Wim Matthyssen (@wmatthyssen)

Step by step: Installing SCAC 2012 R2

3:31 pm in Azure, Cloud, hybrid cloud, Private Cloud, scac by Wim Matthyssen

Even in these fast changing times where everybody speaks about Windows Azure Pack (WAP) and the just released Microsoft Azure Stack Technical Preview, there are still customers interested in using System Center App Controller (SCAC) 2012 R2 for easily controlling their clip_image002hybrid cloud environment. Like you probably already know, SCAC is a self-service web portal which enables users (mostly application and service owners) to manage their virtual machines (VMs) and services on their private (System Center Virtual Machine Manger –SCVMM) or public cloud infrastructures (Windows Azure).

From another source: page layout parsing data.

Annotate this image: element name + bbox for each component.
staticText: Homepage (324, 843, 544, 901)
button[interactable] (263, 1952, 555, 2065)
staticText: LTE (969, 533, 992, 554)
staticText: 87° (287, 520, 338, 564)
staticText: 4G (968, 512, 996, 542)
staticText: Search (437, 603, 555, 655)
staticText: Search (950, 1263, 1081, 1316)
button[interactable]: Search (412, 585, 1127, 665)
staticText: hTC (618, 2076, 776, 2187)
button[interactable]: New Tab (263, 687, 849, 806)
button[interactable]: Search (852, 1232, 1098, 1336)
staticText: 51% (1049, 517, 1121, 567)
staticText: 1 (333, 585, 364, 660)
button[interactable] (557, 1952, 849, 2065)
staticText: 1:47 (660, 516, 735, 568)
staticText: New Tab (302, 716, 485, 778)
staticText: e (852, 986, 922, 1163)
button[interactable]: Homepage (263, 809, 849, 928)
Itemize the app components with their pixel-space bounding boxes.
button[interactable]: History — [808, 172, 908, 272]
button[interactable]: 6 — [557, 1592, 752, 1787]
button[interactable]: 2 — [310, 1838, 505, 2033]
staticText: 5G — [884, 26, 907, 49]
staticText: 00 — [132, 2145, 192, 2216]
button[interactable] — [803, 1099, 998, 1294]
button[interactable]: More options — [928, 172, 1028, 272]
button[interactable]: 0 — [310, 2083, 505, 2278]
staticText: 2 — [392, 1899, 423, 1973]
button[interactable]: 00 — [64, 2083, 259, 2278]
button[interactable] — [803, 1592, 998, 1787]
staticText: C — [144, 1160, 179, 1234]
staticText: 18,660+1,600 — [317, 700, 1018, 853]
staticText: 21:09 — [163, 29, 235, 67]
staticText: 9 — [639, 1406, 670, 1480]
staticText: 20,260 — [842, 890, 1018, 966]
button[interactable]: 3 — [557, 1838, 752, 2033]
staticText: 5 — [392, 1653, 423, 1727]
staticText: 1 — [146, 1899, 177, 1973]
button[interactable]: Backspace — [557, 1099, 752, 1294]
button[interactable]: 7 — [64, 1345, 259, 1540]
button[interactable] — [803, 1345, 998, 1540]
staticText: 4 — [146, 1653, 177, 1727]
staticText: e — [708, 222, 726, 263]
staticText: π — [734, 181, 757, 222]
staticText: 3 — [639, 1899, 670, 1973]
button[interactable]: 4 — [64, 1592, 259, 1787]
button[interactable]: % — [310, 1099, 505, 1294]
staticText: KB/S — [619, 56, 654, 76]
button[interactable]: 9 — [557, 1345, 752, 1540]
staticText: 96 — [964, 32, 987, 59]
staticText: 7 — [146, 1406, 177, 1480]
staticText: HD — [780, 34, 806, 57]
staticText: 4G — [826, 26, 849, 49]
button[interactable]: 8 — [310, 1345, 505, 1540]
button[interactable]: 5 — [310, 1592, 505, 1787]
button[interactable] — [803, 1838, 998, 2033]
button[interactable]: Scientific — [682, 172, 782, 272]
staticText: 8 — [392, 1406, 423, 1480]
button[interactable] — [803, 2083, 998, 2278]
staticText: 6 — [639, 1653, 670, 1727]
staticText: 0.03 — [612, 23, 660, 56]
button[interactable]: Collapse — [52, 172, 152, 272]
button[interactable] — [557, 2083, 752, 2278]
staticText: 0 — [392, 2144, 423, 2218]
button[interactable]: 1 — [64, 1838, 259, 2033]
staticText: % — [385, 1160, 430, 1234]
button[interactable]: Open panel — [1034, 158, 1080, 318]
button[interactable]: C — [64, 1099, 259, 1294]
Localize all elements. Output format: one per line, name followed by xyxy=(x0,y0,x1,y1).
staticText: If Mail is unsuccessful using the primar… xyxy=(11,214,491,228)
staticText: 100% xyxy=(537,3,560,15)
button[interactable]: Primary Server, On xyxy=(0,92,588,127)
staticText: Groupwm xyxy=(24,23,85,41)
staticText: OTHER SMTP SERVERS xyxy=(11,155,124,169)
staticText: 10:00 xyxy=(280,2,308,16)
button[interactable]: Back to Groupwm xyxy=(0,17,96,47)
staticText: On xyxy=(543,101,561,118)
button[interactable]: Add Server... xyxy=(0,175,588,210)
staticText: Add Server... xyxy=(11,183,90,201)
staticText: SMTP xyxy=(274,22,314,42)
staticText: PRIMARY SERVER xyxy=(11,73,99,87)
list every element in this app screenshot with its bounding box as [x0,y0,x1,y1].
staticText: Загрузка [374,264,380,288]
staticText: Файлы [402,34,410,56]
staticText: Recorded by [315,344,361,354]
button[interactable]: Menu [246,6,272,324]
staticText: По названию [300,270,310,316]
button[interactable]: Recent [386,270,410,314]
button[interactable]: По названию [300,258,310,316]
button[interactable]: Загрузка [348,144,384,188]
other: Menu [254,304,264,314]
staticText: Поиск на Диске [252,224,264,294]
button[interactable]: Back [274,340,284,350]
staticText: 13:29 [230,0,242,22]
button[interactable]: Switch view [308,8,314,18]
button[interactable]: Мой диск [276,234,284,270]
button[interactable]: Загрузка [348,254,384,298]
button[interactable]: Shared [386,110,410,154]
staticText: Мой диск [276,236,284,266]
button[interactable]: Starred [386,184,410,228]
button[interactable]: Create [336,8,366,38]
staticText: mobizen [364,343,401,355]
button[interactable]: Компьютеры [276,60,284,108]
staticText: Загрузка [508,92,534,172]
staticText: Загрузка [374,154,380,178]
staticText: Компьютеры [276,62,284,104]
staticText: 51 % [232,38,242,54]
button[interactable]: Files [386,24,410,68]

Shortly said it’s a web console (Microsoft Silverlight web application) which provides users with a self-service experience and which simplifies the management of their VMs across their private and public cloud(s). In this blog post I will go through the installation process for setting up a standalone SCAC configuration on a dedicated VM.

To start, I will list some things up which need to be kept in mind:

  • In contrast to the other System Center products, which can be used independently, SCAC highly depends on SCVMM. So to setup the SCVMM server I will refer you towards a previous post of mine: http://scug.be/wim/2015/12/20/step-by-step-installing-a-standalone-scvmm-2012-r2-management-server/
  • The SCAC server needs to be a member of your Active Directory domain.
  • For complete SCAC software and hardware requirements go to the following Microsoft TechNet page: https://technet.microsoft.com/en-us/library/dn249764.aspx
  • The name of the server can have a maximum length of 15 characters.
  • You can setup a high available (HA) deployment by load-balancing multiple SCAC servers.
  • The SCAC database can reside on a SQL server with other application databases. For example, in combination with the SCVMM database.
  • The SCAC database must be in the same domain as the SCAC server or a two-way trust must be in place.
  • Choose the port for the web portal with care, because the only way to change it is by uninstalling and reinstalling SCAC.
  • Always install all necessary Windows updates before starting the installation
  • Create all necessary account(s) in advance: SCAC service account.
  • For easy access afterwards you can create a  DNS alias record (CNAME) for the SCAC website URL. For exampe: AppController.
  • For security SCAC depends on SCVMM, so all available options for a user depends completely on the rights and permissions that that user has in SCVMM.
  • The SCAC server will be installed on a W2K12 R2 VM with the Windows Firewall disabled.
  • For the installation, log on with a domain account which is a member of the SCVMM Administrators group and which has membership in the local Administrators group. Also insure this account has sufficient rights to access the SQL server.
  • When SCAC is installed all users and groups in the local Administrator group are automatically added to the SCAC Administrator role and by this they will have unrestricted access to all SCAC resources.
  • The SCAC PowerShell module is automatically installed when you install SCAC.
  • If the installation is completed with success, don’t forget to install the latest Update Rollup package for the SCVMM console, you can do this via Windows Update or manually.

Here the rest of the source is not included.